Pour tous ceux et celles qui n’ont pas eu la chance d’assister au Cabaret Mystique d’Alejandro Jodorowsky :

Je vais commencer par quelques petites histoires :

Le roi a un éléphant et comme il l’aime, il le laisse se promener dans le village et il détruit presque tout. Mullah Nasredin dit : "Ça suffit, je vais aller voir le roi et lui dire ce que je pense, il faut qu’il tue cet éléphant." Il arrive devant le roi qui lui dit d’une grosse voix : "Qu’est-ce que tu veux ?" Nasredin perd un peu son assurance et dit : "Majesté, j’ai quelque chose à dire au sujet de votre éléphant" Le roi impatient : "Oui, quoi ?" "Votre éléphant manque d’une éléphante pour faire un couple"

Voilà, elle est profonde ! Je pense que l’éléphant, c’est le symbole du moi, de l’ego, l’ego non dompté, l’ego malpoli, l’ego destructeur que nous avons.
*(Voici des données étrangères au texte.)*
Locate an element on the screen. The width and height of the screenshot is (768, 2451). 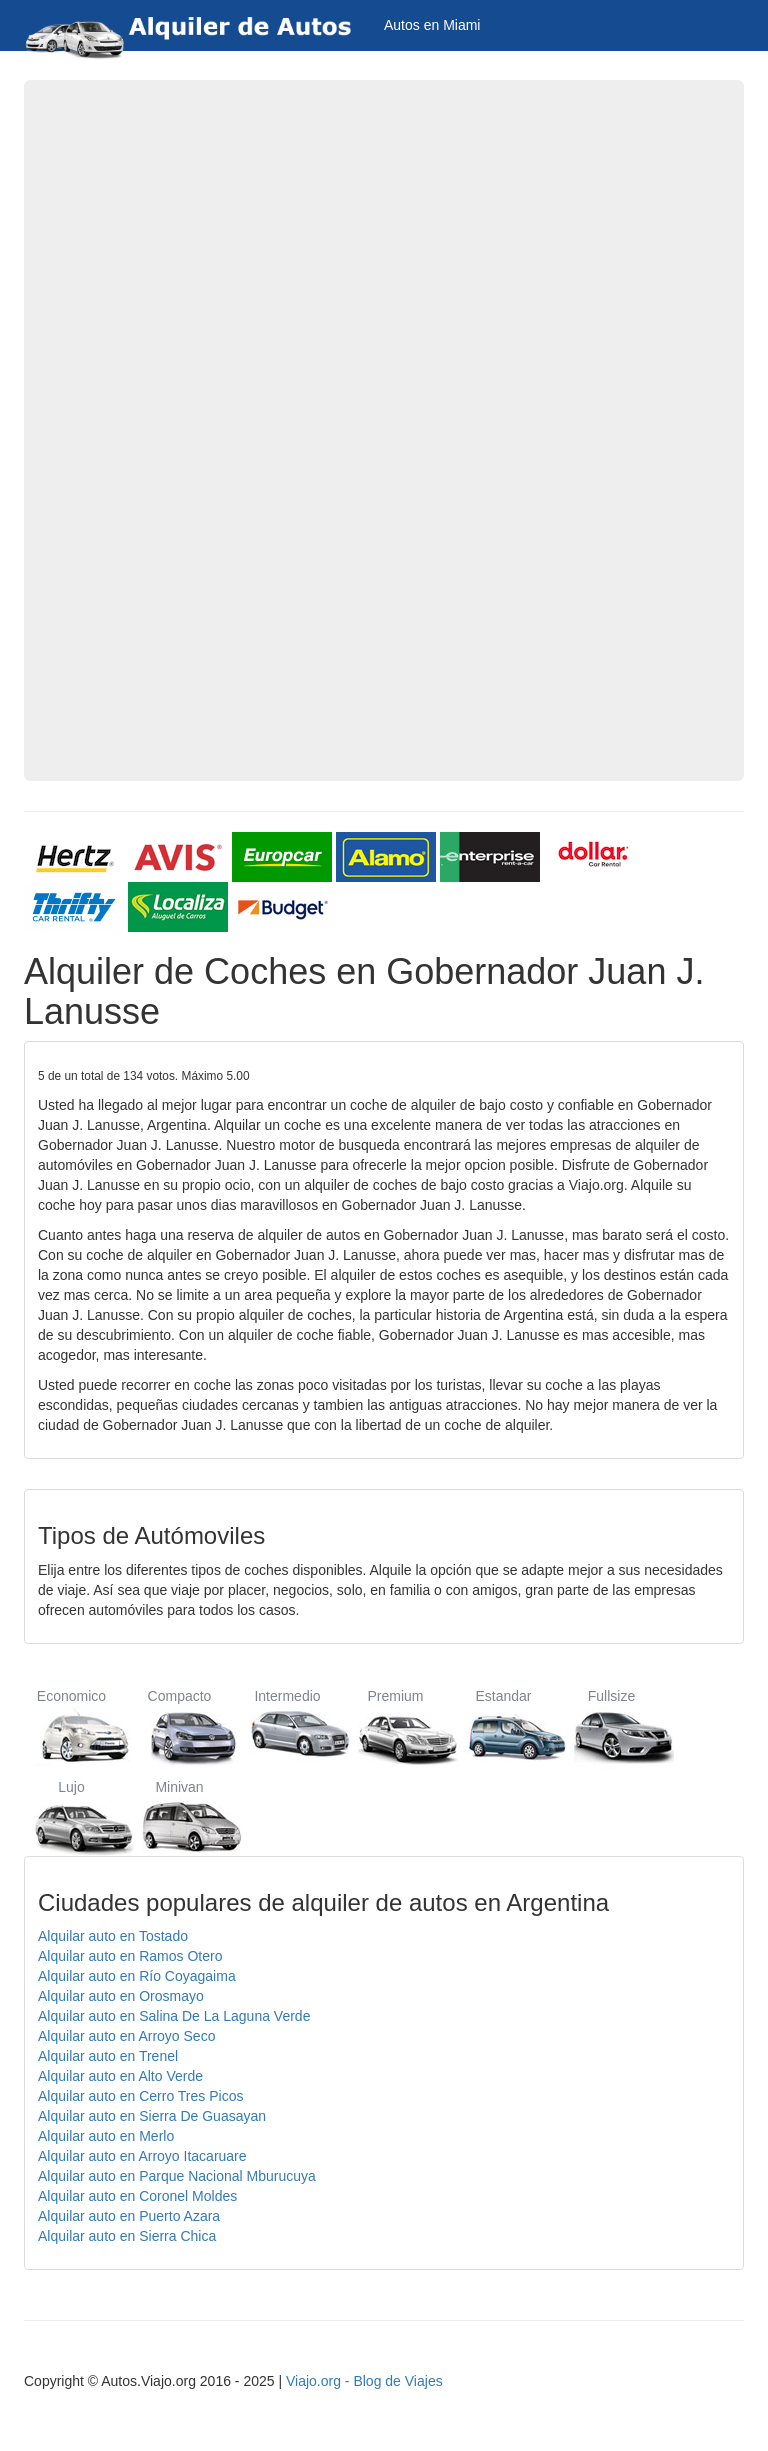 Economico is located at coordinates (71, 1726).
Nasredin, c’est la partie sage que nous avons à l’intérieur de nous. Nous sommes tous des sages, si on laisse parler sa sagesse, on est sage. Mais cette sagesse ne parle pas parce qu’elle est timide. Le roi c’est l ’être essentiel que nous sommes tous.

Alors je me dis à moi, mon ego est en train de tout détruire, il faut faire quelque chose, et on découvre que si je détruis tout, c’est qu’il me manque une moitié, il me manque l’âme qui va m’accompagner dans la vie. On n’est pas fait pour vivre tout seul , nous sommes destructeurs parce que quelque chose nous manque pour nous compléter et il faut savoir ce qui nous manque vraiment, on ne sait pas ce qui nous manque.
Je parlais avec L. qui fait de la voyance par téléphone 8 à 10h par jour ! c’est un travail épuisant ! C’est une sorte de psychanalyse du peuple, on pourrait dire. On se voit devant la détresse des gens qui ont perdu tout repère, qui ne savent pas comment se sortir des choses, qui sont dans des catastrophes émotionnelles énormes. Les gens sont comme enfermés dans des cages et ils souffrent, ils veulent une aspirine. Beaucoup de gens veulent solutionner les problèmes sans approfondir la racine, parce que la racine est profondément douloureuse, parce que la famille est affectée depuis des siècles par des tas de problèmes, c’est incroyable ce que nous avons reçu comme héritage émotionnel ! C’est très fort, c’est très dur ! Quoi faire pour s’en sortir ? Comment aider quelqu’un ?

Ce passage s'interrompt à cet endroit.